NEW Morgan Stanley, 640 x 640, not from Bloomberg
Morgan Stanley is rolling out cryptocurrency trading on its E*Trade platform with a dig at rivals: cheaper pricing.
The Wall Street bank is charging clients 50 basis points on the dollar value of each crypto transaction — undercutting Coinbase Global Inc., the biggest crypto exchange in the U.S., as well as Robinhood Markets Inc. and Charles Schwab Corp. The offering is in pilot now, with all of E*Trade's 8.6 million clients set to gain access later this year.
The launch is Morgan Stanley's latest volley in what executives describe as a road map to soak up share in an asset class that was, until recently, all but off limits for banks. The firm is betting traditional finance and so-called decentralized finance, or "defi," will converge, and is building out crypto-related offerings across its business lines to lure customers who previously had to go elsewhere.
"This is much bigger than trading crypto at a cheaper rate," Jed Finn, Morgan Stanley's head of wealth management, said in an interview. "In a way, the strategy is disintermediating the disintermediators."
After years of intense regulatory scrutiny, President Donald Trump's second term ushered in a new era for the digital asset industry. During his campaign, he vowed to make the U.S. the "crypto capital of the planet." That extended to banks, which had been subject to regulatory measures discouraging them from doing much in the space up until recently.
Inside Morgan Stanley, discussions on how to expand in crypto have ebbed and flowed for years. Efforts to stand up various offerings at times collided with price crashes that sapped client interest, as well as regulatory pushback.
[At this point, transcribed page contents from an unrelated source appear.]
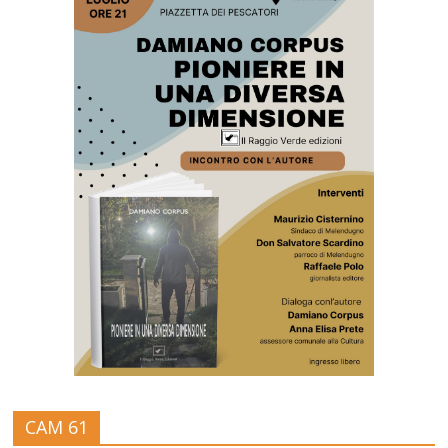
CAM 61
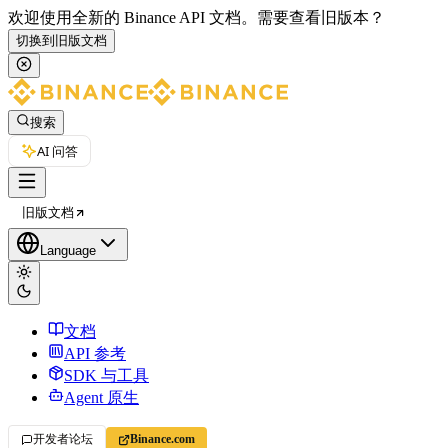
欢迎使用全新的 Binance API 文档。
需要查看旧版本？
切换到旧版文档
搜索
AI 问答
旧版文档
Language
文档
API 参考
SDK 与工具
Agent 原生
开发者论坛
Binance.com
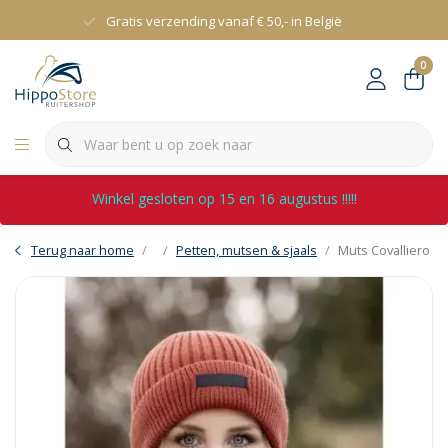
Gratis verzending vanaf € 50,- in België
0
Winkel gesloten op 15 en 16 augustus !!!!!
Terug naar home
Petten, mutsen & sjaals
Muts Covalliero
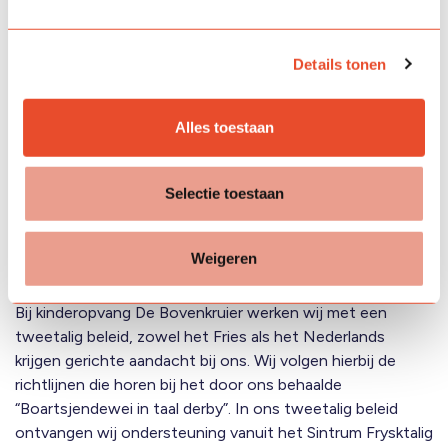
Details tonen
Alles toestaan
Selectie toestaan
Weigeren
Tweetalig gecertificeerde locatie
Bij kinderopvang De Bovenkruier werken wij met een
tweetalig beleid, zowel het Fries als het Nederlands
krijgen gerichte aandacht bij ons. Wij volgen hierbij de
richtlijnen die horen bij het door ons behaalde
“Boartsjendewei in taal derby”. In ons tweetalig beleid
ontvangen wij ondersteuning vanuit het Sintrum Frysktalig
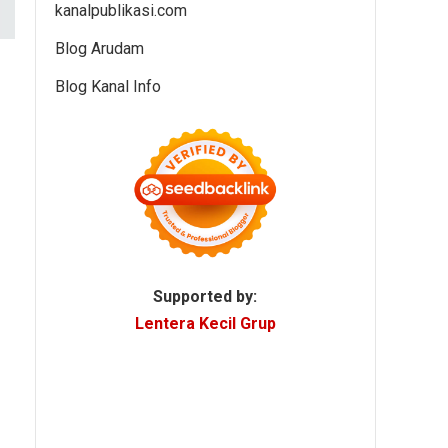
kanalpublikasi.com
Blog Arudam
Blog Kanal Info
Supported by:
Lentera Kecil Grup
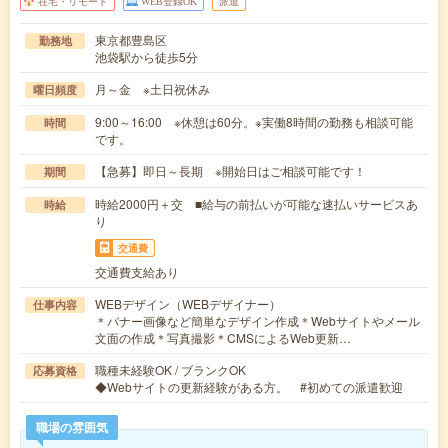
在宅・リモート
WEB登録OK
派遣
東京都豊島区
勤務地
池袋駅から徒歩5分
月～金 ※土日祝休み
曜日頻度
9:00～16:00 ※休憩は60分。※実働8時間の勤務も相談可能
時間
です。
【急募】即日～長期 ※開始日はご相談可能です！
期間
時給2000円＋交 ■給与の前払いが可能な速払いサービスあ
時給
り
交通費
交通費支給あり
WEBデザイン（WEBデザイナー）
仕事内容
＊バナー画像など簡単なデザイン作成＊Webサイトやメール
文面の作成＊写真撮影＊CMSによるWeb更新…
職種未経験OK / ブランクOK
応募資格
◆Webサイトの更新経験がある方。 #初めての派遣歓迎
職場の雰囲気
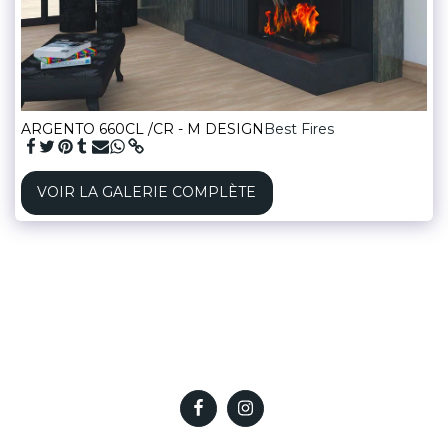
ARGENTO 660CL /CR - M DESIGN
Best Fires
VOIR LA GALERIE COMPLÈTE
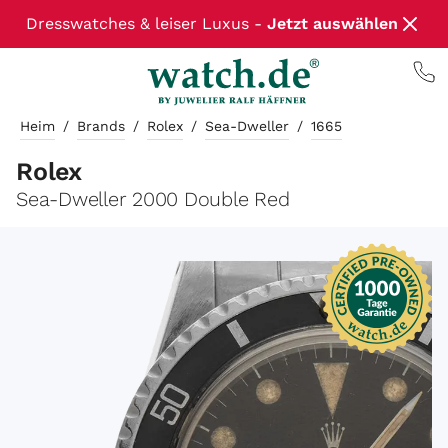
Dresswatches & leiser Luxus -
Jetzt auswählen
Heim
/
Brands
/
Rolex
/
Sea-Dweller
/
1665
Rolex
Sea-Dweller 2000 Double Red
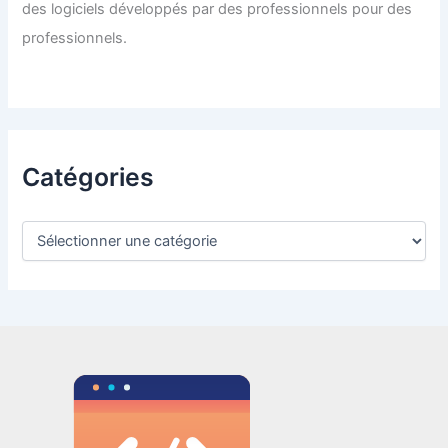
des logiciels développés par des professionnels pour des
professionnels.
Catégories
C
a
t
é
g
o
r
i
e
s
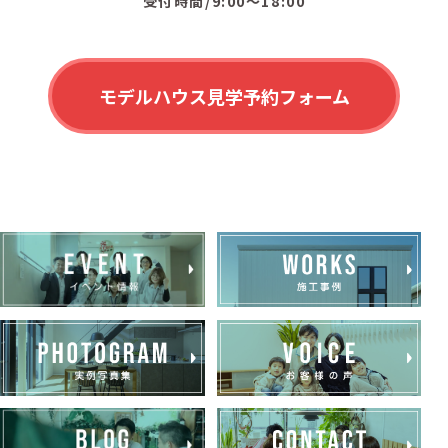
受付時間/9:00〜18:00
モデルハウス見学予約フォーム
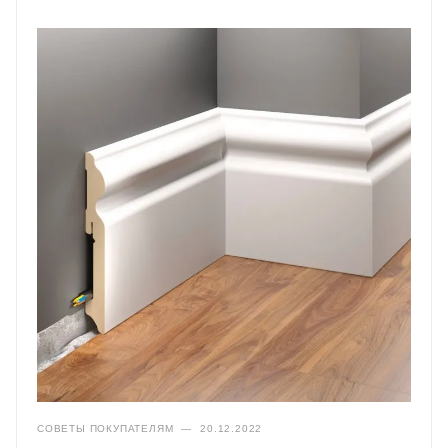
СОВЕТЫ ПОКУПАТЕЛЯМ
—
20.12.2022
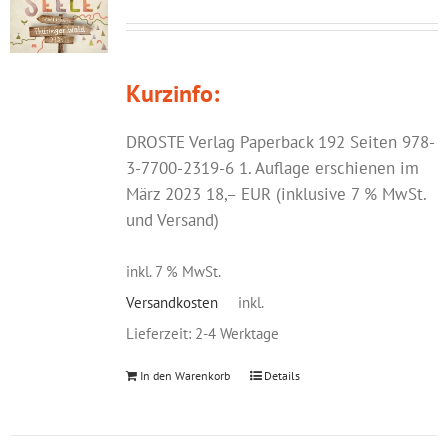
Kurzinfo:
DROSTE Verlag Paperback 192 Seiten 978-
3-7700-2319-6 1. Auflage erschienen im
März 2023 18,– EUR (inklusive 7 % MwSt.
und Versand)
inkl. 7 % MwSt.
Versandkosten
inkl.
Lieferzeit:
2-4 Werktage
In den Warenkorb
Details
After Trump won the 2024 election, talks on how to expand in the space gained momentum once more. Executives decided to offer spot trading on E*Trade and set out making plans to do so last year. In September, Morgan Stanley said it would partner with crypto infrastructure provider Zerohash to let clients trade popular coins, beginning with Bitcoin, Ether and Solana.
Cheaper Pricing
Morgan Stanley's 50-basis-point pricing is about half of Robinhood's, which starts at 95 basis points. Coinbase's fees start at 60 basis points, and Schwab said last month it will charge 75 basis points.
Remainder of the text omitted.